To what extent did the lack of Muslim unity assist the Crusaders in winning their victories? 24 Marks
Muslim disunity certainly contributed to the success of the crusaders, however this was only a part of the overall reasons for their victories. By 1079, the overall object for the First Crusade, Jerusalem, was in control of the Christian Crusaders; which was in itself was a the major success of its time. The planning which all went into the First Crusade, the timely reinforcements, and the help of the Byzantine Empire were all major factors that contributed to the success.
There was a divide within the Muslims, especially when involving politics, but also a religious element in Islam. This led to internal problems and wars, and the many leaders that this affected used their armies and power against each other. His was in itself a distraction from what could have been used as a strong, united Muslim army against the Christian crusaders. However because of the diffraction from within the power struggling Turks, this was prevented from happening and essentially helped the crusaders in their victories at strategic cities, such as Antioch and eventually Jerusalem. The religious split was a main element between the Fatimid Muslims and Abbasid Muslims, which often meant that they would rather help the enemy of their enemy, rather than to help each other, even when concerning the crusaders, who they saw as ally concerning the religious rift between the Turks.
As the crusaders marched across Asia Minor, there is little attack from Muslim Turks.

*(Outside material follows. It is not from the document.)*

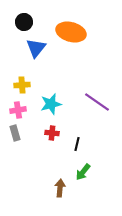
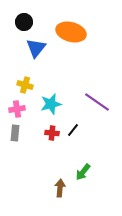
yellow cross: moved 3 px right; rotated 21 degrees clockwise
pink cross: moved 1 px left, 1 px up
gray rectangle: rotated 21 degrees clockwise
black line: moved 4 px left, 14 px up; rotated 24 degrees clockwise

The weaker rulers did not attempt an attack as the strong reputation that the Crusaders had gain from battles and victories such of that at Dorylaeum, made it very off putting. Then the stronger rulers remained as passive observers, such as that of the situation in which the Fatimids had advanced into Palestine, so the Sunn’i Muslims, as a direct result of Muslim diffractions, did not attack the crusaders so that they would meet with the Shi’ia Muslims in battle, hopefully bringing about their defeat. Here it is obvious that Muslim disunity no doubt contributed to the success of the First Crusade.

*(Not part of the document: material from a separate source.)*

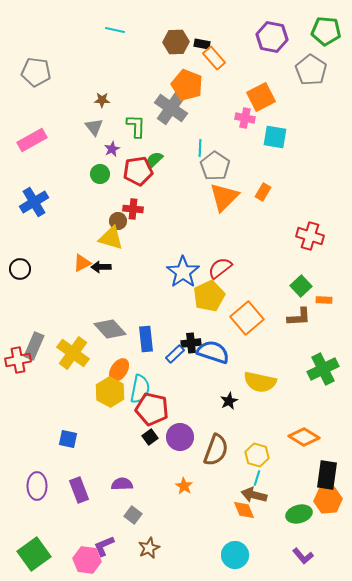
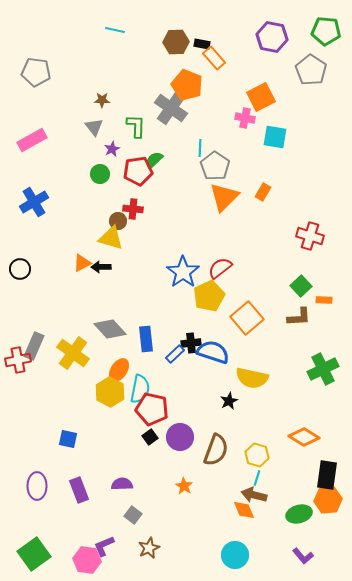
yellow semicircle at (260, 382): moved 8 px left, 4 px up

Ridwan of Aleppo brought his army to aid the city when surrounded by the crusaders, only for it to be ambushed by them in February 1098, as the army of his brother Kerbogha of Mosul approached. There was a disunity apparent within the siblings themselves, even within the intention of them travelling to Antioch. Kerbogha insisted on attempting a siege of the city, as it seemed that he believed if he conquered Antioch he’d have a chance of taking control of the throne of the Abbasid Caliphate in Baghdad, where the political system was in turmoil.
It resulted in a full attack with the Franks who had by this time taken over the city, in which as it moved as an advantage to the crusaders, the Muslims abandoned the losing battle. Although Kerbogha’s army was built up of an impressive size, it still had a very fatal weakness; a lack of one Muslim leader. It was built up of many Syrian amirs’, which none of them wanted to see Mosul establish a somewhat control over them, which was the aim of Kerbogha, which resulted in there being many conspiracies against his leadership. This situation was an example of the problems encountered by the Turks in the lack of one Muslim leader.
The diffraction and misjudgement between the Muslims themselves was not the only factor that can be attributed to the success of the First Crusade, rather many other factors contributed to the victories such as that of the strength and skill of the crusading force. There was a strong sense of religious morality within the success of the Crusade, especially in the form of individual beliefs. In that Religion was one of the significant motivation for people to join the crusade, it is unsurprising that many felt that the success was down to “God’s will”, which is particularly apparent in the siege of Antioch in 1098. Byzantine help was also important in helping the crusaders among their journey. Without the help of the Byzantine Empire and the army travelling with them, the crusaders would never have made it across Asia Minor.
Even if the forces of the First Crusade were far from what Alexius had anticipated, he was determined to use them to help win back what was the Byzantine Empire. Extracting oaths from the principal figures that any conquests would be handed over to him, he provided supplies, additional troops and targets. There is also a great importance in the strength and power of the Crusaders aiding success. An example of this was at the Damascus, where it was in fact the skill and underestimation of the crusaders that won the battle. The experienced leadership of some of the crusaders, such as that of Bohemond and Raymond of Toulouse also had an important impact on determining a great success. A combination of their skill and knowledge, and ability to inspire their men proved successful in their intentions.
It seems that Muslim disunity and later the lack of preparation of the Fatimids when they had to defend Jerusalem, certainly contributed to the success’ of the Crusade and was perhaps the most significant factor. However it seems crusading historiography has tended to overlook the part played by the crusaders in their own victory. That victory was achieved by a combination of determination, religious conviction and leadership which was crucial in holding the army together alongside intelligent strategy and skill in fighting.